Nombre total de pages vues

mercredi 25 avril 2018

"Plumeduplaisir" a écrit "Yin & Yang"


Nous faisions partie d’une rubrique intitulée « Textes érotiques » sur un site que je nommerai pas (il ne le mérite pas. Certes, c’est là que j’ai commencé à écrire, maladroitement, je vous l’accorde, certes, ce site m’a donné le goût dans cet exercice de traduire mes pensées, certes il m’a fait faire de belles rencontres virtuelles avec des échanges plus ou moins intimes, mais les dirigeants de ce site ont, aussi,détruit tout ce qu’on avait bâti, par une restructuration voulue, sans doute, pour nous éliminer. Je leur en veux.)

De ces bons moments, il me reste des textes en tête, dont je connais le thème (comme ce gars qui courait sur une plage après une magnifique beauté inattrapable, ou aussi, cet artisan d’antan qui confectionnait des godemichets en bois pour ces demoiselles qui lui en commandaient, et j’en passe. Je les cite, quelqu’un pourra m’aider, peut-être), mais qui reste introuvables ou disparus, faute de titres exactes ou de pseudos oubliés.

Fort heureusement, sachant, justement le titre, en voici un que j’ai redécouvert avec plaisir. Je n’ai pu contacter l’auteur pour lui demander l’autorisation de le publier sur mon blog. Que « Plumeduplaisir » ne voie pas en là un plagiat. Non pas du tout, au contraire. Qu’il voie plutôt, une admiration, de ma part, pour son écriture ( et il y en a d’autres auteur(e)s que j’aimerais retrouver…s’ils passent par là…je sais qu’ils se reconnaîtront). Donc, c’est un plaisir « Plumedeplaisir » de publier cette histoire, pour partager ton talent, ici même.

J’espère que toi aussi, tu te manifesteras. Peut-être as-tu aussi un blog que j’aurais bonheur à retrouver.

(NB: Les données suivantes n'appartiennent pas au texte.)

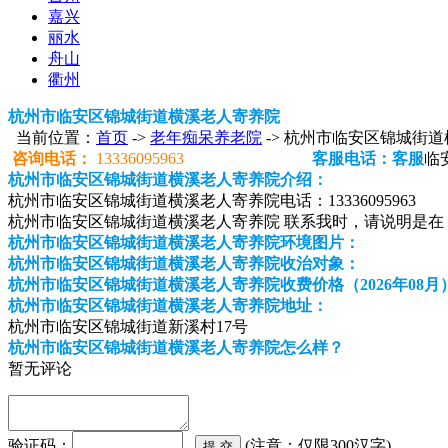
嘉兴
丽水
舟山
衢州
杭州市临安区锦城街道横溪老人寄养院
当前位置：
首页
->
老年痴呆养老院
-> 杭州市临安区锦城街
咨询电话：
13336095963
客服电话：客服
临
杭州市临安区锦城街道横溪老人寄养院介绍：
杭州市临安区锦城街道横溪老人寄养院电话：13336095963
杭州市临安区锦城街道横溪老人寄养院 联系我时，请说明是在
杭州市临安区锦城街道横溪老人寄养院环境图片：
杭州市临安区锦城街道横溪老人寄养院收治对象：
杭州市临安区锦城街道横溪老人寄养院收费价格（2026年08月
杭州市临安区锦城街道横溪老人寄养院地址：
杭州市临安区锦城街道新溪村17号
杭州市临安区锦城街道横溪老人寄养院怎么样？
暂无评论
验证码：
(注意：仅限300汉字)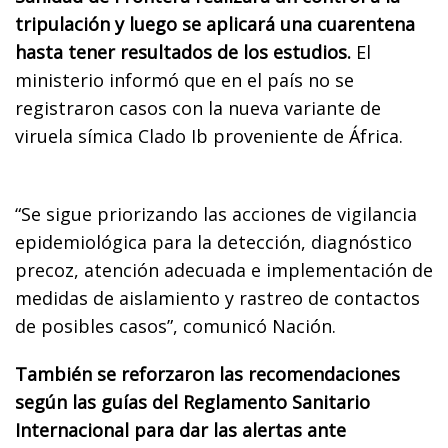
tripulación y luego se aplicará una cuarentena
hasta tener resultados de los estudios.
El
ministerio informó que en el país no se
registraron casos con la nueva variante de
viruela símica Clado Ib proveniente de África.
“Se sigue priorizando las acciones de vigilancia
epidemiológica para la detección, diagnóstico
precoz, atención adecuada e implementación de
medidas de aislamiento y rastreo de contactos
de posibles casos”, comunicó Nación.
También se reforzaron las recomendaciones
según las guías del Reglamento Sanitario
Internacional para dar las alertas ante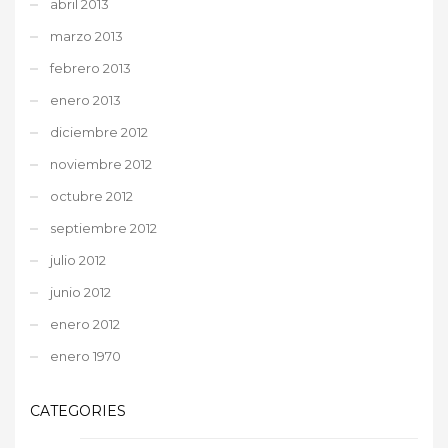
abril 2013
marzo 2013
febrero 2013
enero 2013
diciembre 2012
noviembre 2012
octubre 2012
septiembre 2012
julio 2012
junio 2012
enero 2012
enero 1970
CATEGORIES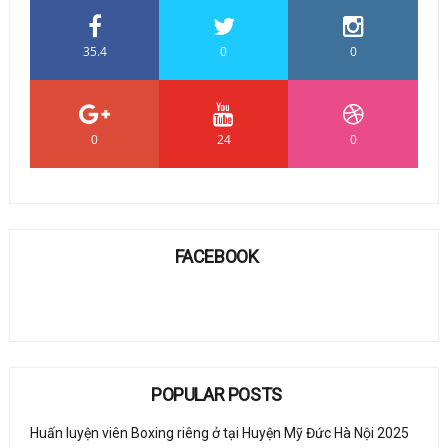
35.4
0
0
0
24
0
FACEBOOK
POPULAR POSTS
Huấn luyện viên Boxing riêng ở tại Huyện Mỹ Đức Hà Nội 2025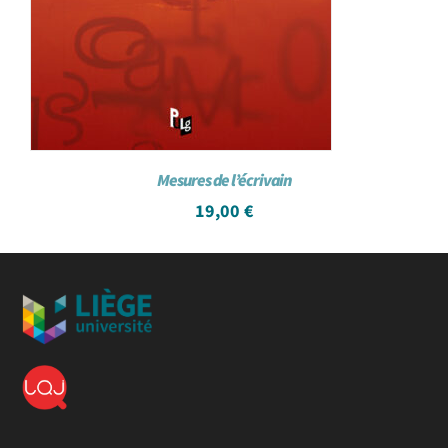
Mesures de l’écrivain
19,00
€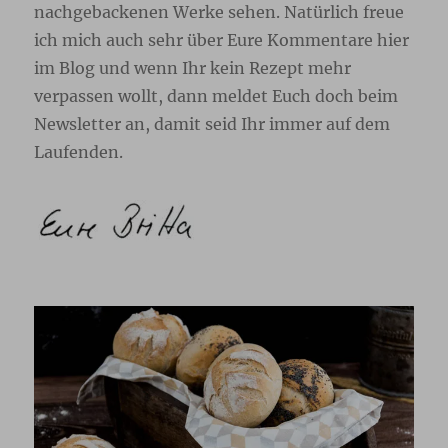
nachgebackenen Werke sehen. Natürlich freue
ich mich auch sehr über Eure Kommentare hier
im Blog und wenn Ihr kein Rezept mehr
verpassen wollt, dann meldet Euch doch beim
Newsletter
an, damit seid Ihr immer auf dem
Laufenden.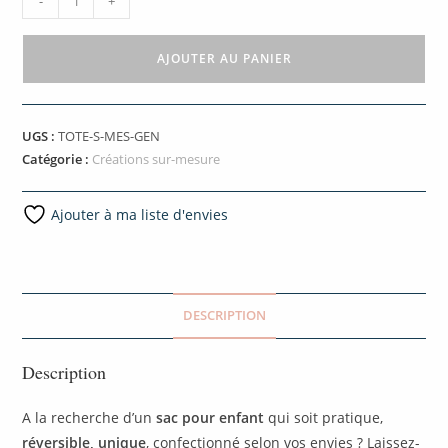
-
+
AJOUTER AU PANIER
UGS :
TOTE-S-MES-GEN
Catégorie :
Créations sur-mesure
Ajouter à ma liste d'envies
DESCRIPTION
Description
A la recherche d’un
sac pour enfant
qui soit pratique,
réversible, unique
, confectionné selon vos envies ? Laissez-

En attendant, pour nos lecteurs, bon voyage.


Yin & Yang de  Plumeduplaisir.

22 Janvier 2013.


Les choses prenaient forme petit à petit...

J'ai vu se construire au fil des heures, cette logique qui allait m'ouvrir la voie vers l'inconcevable. Je pensais qu'à un moment ou à un autre, la mécanique du destin finirait bien par se gripper et me sortir malgré moi de ce rêve éveillé.

Je n'avais pas imaginé me trouver un jour, et encore moins une nuit, en présence des deux femmes que je souhaitais voir enfin réunies. J'étais là, nous étions là, en me demandant à chaque seconde de quoi serait faite la suivante. J'aurais voulu arrêter le temps, du moins le retenir plus longtemps, car je savais à quel point il nous était compté.

Yin savourait sa cigarette, assise dans l'encadrement de la porte-fenêtre du balcon. La nuit retrouvait son calme loin des bruits de la ville. Je m'imprégnais de sa douceur, comme de celle de cette musique que venait de mettre Yang, et qui caressait mes sens. 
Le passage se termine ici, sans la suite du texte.